City’s land bank aims to start up next year
More than three years after Pittsburgh passed legislation to create a land bank to tackle blighted and tax-delinquent properties, board members say they hope to see it up and running next year.
The Pittsburgh Land Bank has yet to acquire any properties. Before it can be fully operating, it must finalize a strategic plan, as well as policies and procedures that must be approved by city council. It must also finalize agreements with the city and Urban Redevelopment Authority.
Additionally, it must secure funding.
The land bank board’s vice chairman, Jamil Bey, said he’s hoping that it will be
operational by next summer.
“The question now becomes, How are we going to generate funds outside the URA or the city of Pittsburgh?” said state Sen. Wayne Fontana, a land bank board member.
He said he hopes the land bank will be operational by the middle of next year.
The land bank aims to take vacant and distressed properties and return them to productive use.
The creation of Pittsburgh’s land bank in 2014 was controversial. The bill, originally introduced by Councilwoman Deb Gross, was opposed by a number of community members and council members who feared a “land grab” and said they didn’t want to see land sold without community input. A compromise bill eventually passed council, with most members supporting it.
Problems with vacant housing are among the top concerns residents have, said Zeba Ahmed, community engagement coordinator for North Side neighborhood groups Perry Hilltop and Fineview-Citizens Councils.
“I really look forward to when things get moving,” she told Pittsburgh Land Bank board members at their monthly meeting last week.
The land bank board meets monthly, and while it doesn’t have it’s own full-time staff, it has contracted with the URA to have aURA employee act as administrator.
City council members are scheduledto discuss the land bank at a Dec. 14 post-agenda meeting and public hearing.
Including Pittsburgh’s, 18 land banks operate statewide, according to Winnie Branton, who provides technical assistance to the Housing Alliance of Pennsylvania on blighted properties and land banks.

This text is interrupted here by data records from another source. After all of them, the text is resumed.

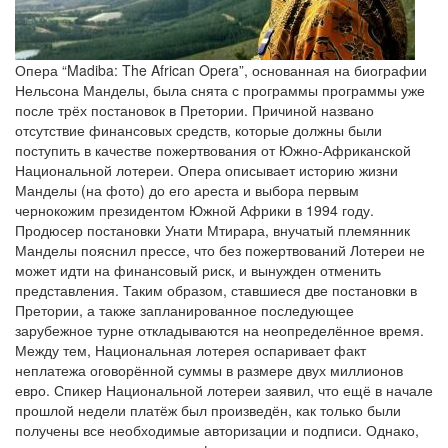
Опера “Madiba: The African Opera”, основанная на биографии
Нельсона Манделы, была снята с программы программы уже
после трёх постановок в Претории. Причиной названо
отсутствие финансовых средств, которые должны были
поступить в качестве пожертвования от Южно-Африканской
Национальной лотереи. Опера описывает историю жизни
Манделы (на фото) до его ареста и выбора первым
чернокожим президентом Южной Африки в 1994 году.
Продюсер постановки Унати Мтирара, внучатый племянник
Манделы пояснил прессе, что без пожертвований Лотереи не
может идти на финансовый риск, и вынужден отменить
представления. Таким образом, ставшиеся две постановки в
Претории, а также запланированное последующее
зарубежное турне откладываются на неопределённое время.
Между тем, Национальная лотерея оспаривает факт
неплатежа оговорённой суммы в размере двух миллионов
евро. Спикер Национальной лотереи заявил, что ещё в начале
прошлой недели платёж был произведён, как только были
получены все необходимые авторизации и подписи. Однако,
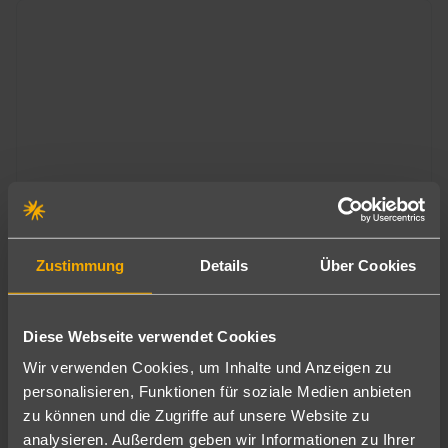
Malta
db Seabank Resort & Spa
Zustimmung
Details
Über Cookies
627
€
ab
4
7 Nächte
∙
All Inclusive
pro Person
Diese Webseite verwendet Cookies
Wir verwenden Cookies, um Inhalte und Anzeigen zu
personalisieren, Funktionen für soziale Medien anbieten
zu können und die Zugriffe auf unsere Website zu
analysieren. Außerdem geben wir Informationen zu Ihrer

She testified last week before a state House Urban Affairs Committee hearing in Harrisburg.
Across Pennsylvania, various land banks are run by cities, counties, or in some cases more than one city in a combined multi-municipal land bank.

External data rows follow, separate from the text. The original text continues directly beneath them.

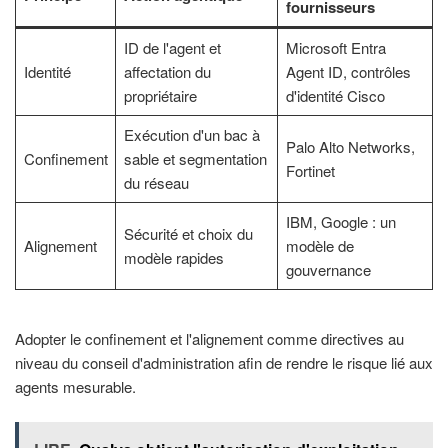
fournisseurs
ID de l'agent et
Microsoft Entra
Identité
affectation du
Agent ID, contrôles
propriétaire
d'identité Cisco
Exécution d'un bac à
Palo Alto Networks,
Confinement
sable et segmentation
Fortinet
du réseau
IBM, Google : un
Sécurité et choix du
Alignement
modèle de
modèle rapides
gouvernance
Adopter le confinement et l'alignement comme directives au
niveau du conseil d'administration afin de rendre le risque lié aux
agents mesurable.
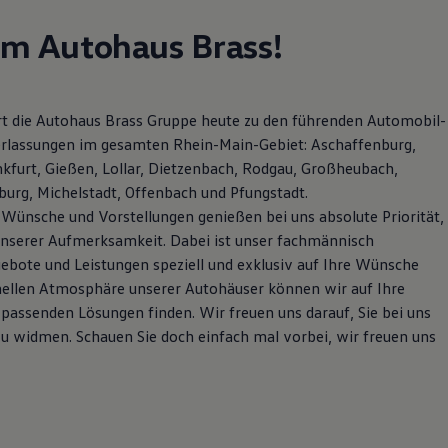
im Autohaus Brass!
t die Autohaus Brass Gruppe heute zu den führenden Automobil-
derlassungen im gesamten Rhein-Main-Gebiet: Aschaffenburg,
kfurt, Gießen, Lollar, Dietzenbach, Rodgau, Großheubach,
urg, Michelstadt, Offenbach und Pfungstadt.
e Wünsche und Vorstellungen genießen bei uns absolute Priorität,
 unserer Aufmerksamkeit. Dabei ist unser fachmännisch
gebote und Leistungen speziell und exklusiv auf Ihre Wünsche
nellen Atmosphäre unserer Autohäuser können wir auf Ihre
 passenden Lösungen finden. Wir freuen uns darauf, Sie bei uns
u widmen. Schauen Sie doch einfach mal vorbei, wir freuen uns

Despite the state law that allowed the creation of land banks being 5 years old, Ms. Branton said many land banks are just getting started.
House members heard testimony last week from land bank representatives from Philadelphia and Lackawanna and Northumberland counties.
“This is hard work and it’s expensive. A lot of the properties have no value,” so land banks must work diligently to match properties with a neighbor who will care for them or assemble into a larger parcel for redevelopment, Ms. Branton said.
She praised the Pittsburgh Land Bank’s public engagement process, outreach and easy-to-read website explanations
“All of that was well done in terms of trying to explain it to the public,” she said.
The only other land bank in Allegheny County is the Tri-COG Land Bank, which operates in a 21-municipality area including Braddock Hills, Clairton, Dravosburg, East Pittsburgh, Edgewood, Etna, McKeesport, Forest Millvale, Monroeville, Hills, North Braddock, Pitcairn, Rankin, Sharpsburg, South Versailles, Swissvale and Turtle Creek.
That land bank formed earlier this year but was the result of years of work, executive An Lewis said.
“Building the political will to invest money in a brand new program, that takes a lot of conversation,” she said. Key to building support for the land bank was a 2012 analysis that showed the cost of blighted properties in terms of millions of dollars spent in code enforcement, police and fire services, demolitions and lost tax collections. The agency is moving forward with the acquisition of its first 10 properties, and expects to own them sometime next year, she said. At the state House Urban Affairs committee meeting last week, several testifiers discussed Senate Bill 667, which has passed the Senate and is before the House committee. It would give some of the powers of a land bank to redevelopment authorities, which several speakers opposed.